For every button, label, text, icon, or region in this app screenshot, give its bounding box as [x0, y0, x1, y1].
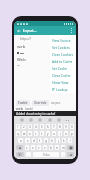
button[interactable]: Toolbar 4	[57, 118, 61, 122]
button[interactable]: i	[58, 131, 62, 136]
button[interactable]: 7	[52, 124, 56, 129]
button[interactable]: More	[66, 118, 70, 122]
staticText: n	[56, 146, 58, 150]
button[interactable]: Set Cookies	[50, 43, 76, 50]
staticText: d	[33, 139, 35, 143]
staticText: z	[26, 146, 28, 150]
button[interactable]: s	[25, 138, 30, 143]
button[interactable]: w	[22, 131, 26, 136]
staticText: IP Lookup	[52, 87, 68, 91]
button[interactable]: IP Lookup	[50, 85, 76, 92]
button[interactable]: Shift	[16, 145, 23, 150]
staticText: Add to Cache	[52, 59, 73, 63]
button[interactable]: e	[28, 131, 32, 136]
button[interactable]: 2	[22, 124, 26, 129]
staticText: p	[71, 132, 73, 136]
button[interactable]: 5	[40, 124, 44, 129]
button[interactable]: Toolbar 0	[20, 118, 24, 122]
button[interactable]: 3	[28, 124, 32, 129]
button[interactable]: Toolbar 2	[38, 118, 42, 122]
staticText: 9	[65, 125, 67, 129]
staticText: t	[41, 132, 43, 136]
button[interactable]: l	[68, 138, 72, 143]
button[interactable]: ,	[26, 152, 31, 157]
button[interactable]: Backspace	[67, 145, 74, 150]
button[interactable]: m	[61, 145, 65, 150]
button[interactable]: Clear Cache	[50, 71, 76, 78]
button[interactable]: n	[55, 145, 59, 150]
button[interactable]: Toolbar 1	[29, 118, 33, 122]
button[interactable]: .	[61, 152, 65, 157]
button[interactable]: 0	[70, 124, 74, 129]
button[interactable]: !#1	[16, 152, 24, 157]
staticText: 0	[71, 125, 73, 129]
button[interactable]: 1	[16, 124, 20, 129]
button[interactable]: o	[64, 131, 68, 136]
staticText: j	[58, 139, 59, 143]
staticText: a	[20, 139, 22, 143]
button[interactable]: Enable	[16, 100, 30, 106]
button[interactable]: g	[44, 138, 48, 143]
button[interactable]: Clear Cookies	[50, 50, 76, 57]
staticText: o	[65, 132, 67, 136]
button[interactable]: a	[18, 138, 23, 143]
button[interactable]: q	[16, 131, 20, 136]
staticText: https://	[20, 37, 31, 41]
button[interactable]: y	[46, 131, 50, 136]
button[interactable]: u	[52, 131, 56, 136]
staticText: Input...	[23, 28, 37, 33]
button[interactable]: More options	[67, 26, 76, 35]
staticText: 2	[23, 125, 25, 129]
button[interactable]: x	[31, 145, 35, 150]
staticText: e	[29, 132, 31, 136]
button[interactable]: j	[56, 138, 60, 143]
staticText: q	[17, 132, 19, 136]
staticText: web	[16, 106, 23, 111]
button[interactable]: Add to Cache	[50, 57, 76, 64]
staticText: 6	[47, 125, 49, 129]
staticText: r	[35, 132, 37, 136]
button[interactable]: Teluu	[33, 152, 59, 157]
button[interactable]: t	[40, 131, 44, 136]
staticText: .	[63, 153, 64, 157]
button[interactable]: Back	[14, 26, 23, 35]
button[interactable]: 6	[46, 124, 50, 129]
button[interactable]: Override	[32, 100, 49, 106]
button[interactable]: View Source	[50, 36, 76, 43]
button[interactable]: Enter	[67, 152, 74, 157]
staticText: s	[27, 139, 29, 143]
button[interactable]: r	[34, 131, 38, 136]
button[interactable]: 8	[58, 124, 62, 129]
staticText: g	[45, 139, 47, 143]
button[interactable]: v	[43, 145, 47, 150]
staticText: Teluu	[43, 153, 50, 157]
button[interactable]: c	[37, 145, 41, 150]
button[interactable]: b	[49, 145, 53, 150]
button[interactable]: k	[62, 138, 66, 143]
button[interactable]: z	[25, 145, 29, 150]
button[interactable]: f	[38, 138, 42, 143]
staticText: y	[47, 132, 49, 136]
button[interactable]: Set Cache	[50, 64, 76, 71]
button[interactable]: 4	[34, 124, 38, 129]
staticText: l	[70, 139, 71, 143]
staticText: v	[44, 146, 46, 150]
button[interactable]: Toolbar 3	[48, 118, 52, 122]
button[interactable]: d	[32, 138, 36, 143]
staticText: 8	[59, 125, 61, 129]
staticText: m	[62, 146, 65, 150]
staticText: x	[32, 146, 34, 150]
staticText: Set Cookies	[52, 45, 70, 49]
button[interactable]: h	[50, 138, 54, 143]
button[interactable]: p	[70, 131, 74, 136]
staticText: 1	[17, 125, 19, 129]
staticText: Show View Object	[52, 80, 74, 84]
staticText: i	[60, 132, 61, 136]
staticText: u	[53, 132, 55, 136]
staticText: k	[63, 139, 65, 143]
button[interactable]: Show View Object	[50, 78, 76, 85]
button[interactable]: 9	[64, 124, 68, 129]
staticText: Added cloud entry to cache!	[16, 112, 56, 116]
button[interactable]: https://	[14, 35, 76, 42]
staticText: 5	[41, 125, 43, 129]
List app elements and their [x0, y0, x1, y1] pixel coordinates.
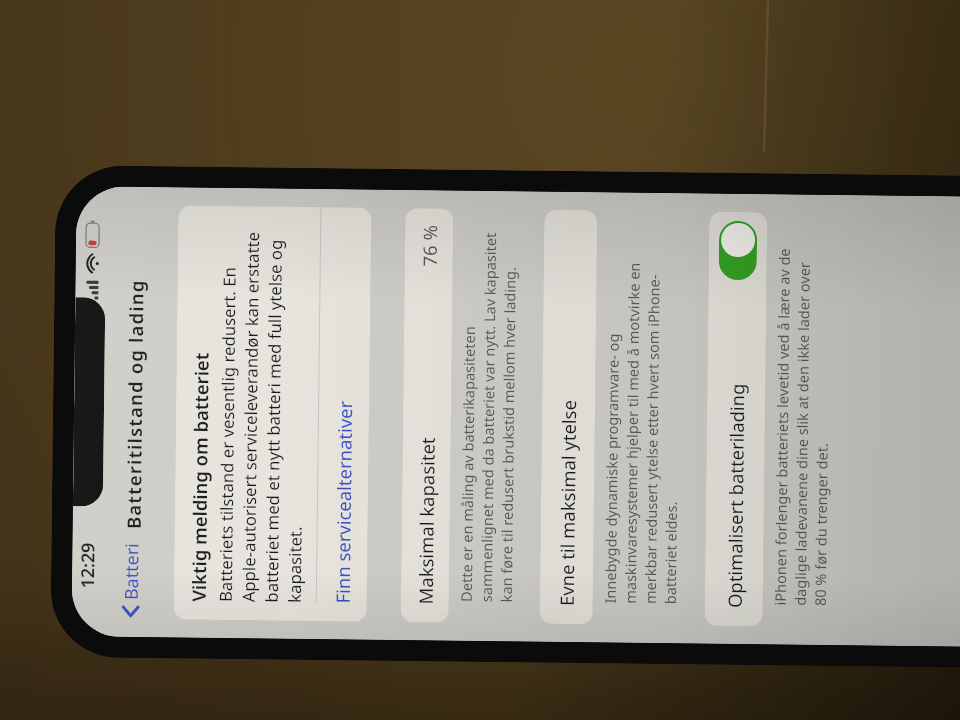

Try it
From the listing, count how many lines contain the string "Show", and answer with the number by itself.

Exercise answer
2